Its also deeply personal to me. I know the value of the handshake because I have lived with it and I have lived without it: for the first twenty-six years of my life what I affectionately call my fundamentalist period I followed strict Muslim law (in which the majority of Muslim jurists believe that men and women should not have any physical contact: no handshakes). It was awkward, and the tactics I adopted to avoid shaking mens hands in the UK in the noughties ranged from ingenious to ludicrous. (In fact, handshake dodgeball tactics werent an unusual topic of conversation and humour amongst my fellow devout friends.) My Muslim background, it seems, was the dry run for social distancing; it was the Dominic Cummings going to Barnard Castle.
Over the years I tried:
1. Avoidance: rarely works in a way which makes you feel good about yourself.
2. The right hand placed on the heart: I liked this as it made me seem mildly exotic, hippyish and it communicated warmth. Ive found myself reverting back to this on COVID-19 Zoom calls.
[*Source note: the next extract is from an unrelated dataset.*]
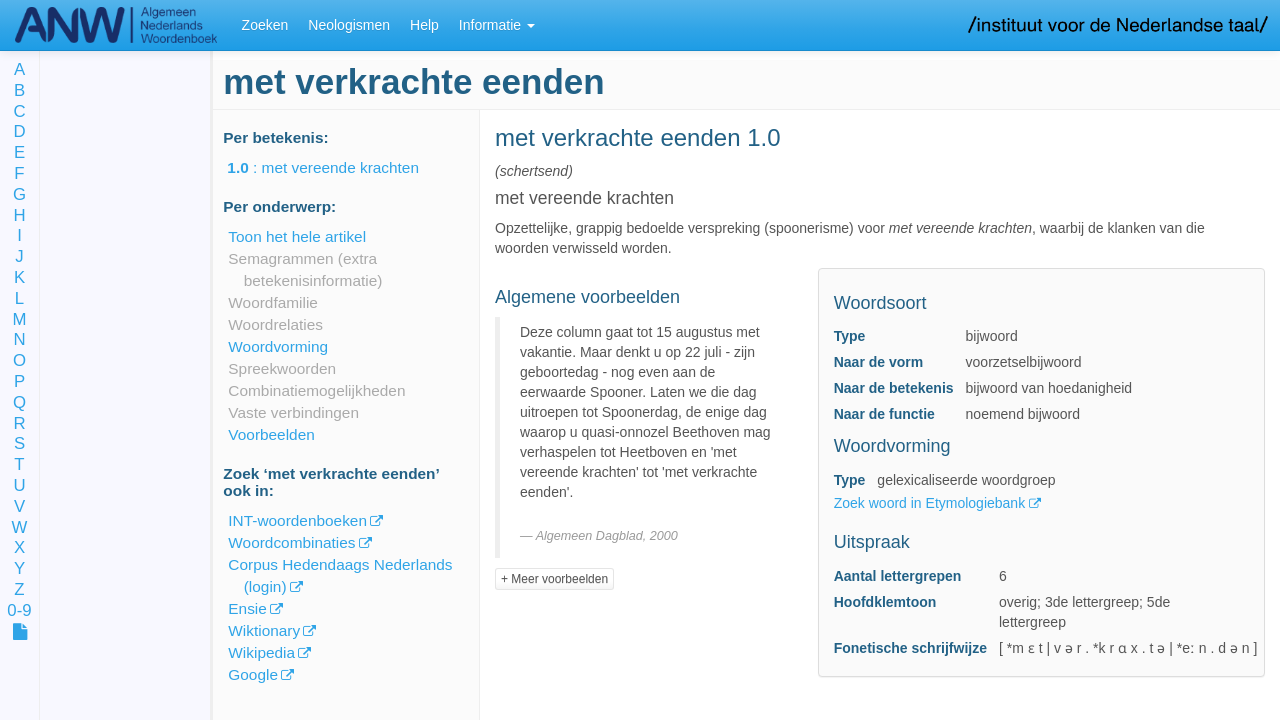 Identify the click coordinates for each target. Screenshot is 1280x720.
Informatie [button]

3. A salute: I thought it made me look hip and cool. In hindsight, a Muslim woman in a floor-length, dark abaya cloak in the 2000s saluting people was probably startling and perhaps off-brand.
4. Communication: I tried simply saying, Oh, I dont shake. When delivered well it seemed endearing, but my delivery was often hit-and-miss well, more hit-and-run.
5. Covering my hands with a glove or material: I decided that this was an acceptable loophole. However, I still cringe at the time I was handing over the keys of a Scout site to its manager, and, when he stretched out his arm, I quickly flicked my long sleeve down to cover my hand. I stuck to the rules! I was relieved, until my friend immediately commented on how unsubtle the whole thing was. I still worry that he might have thought that I didnt shake hands because I thought his were grubby. His hands were fine I was just a bit fundo.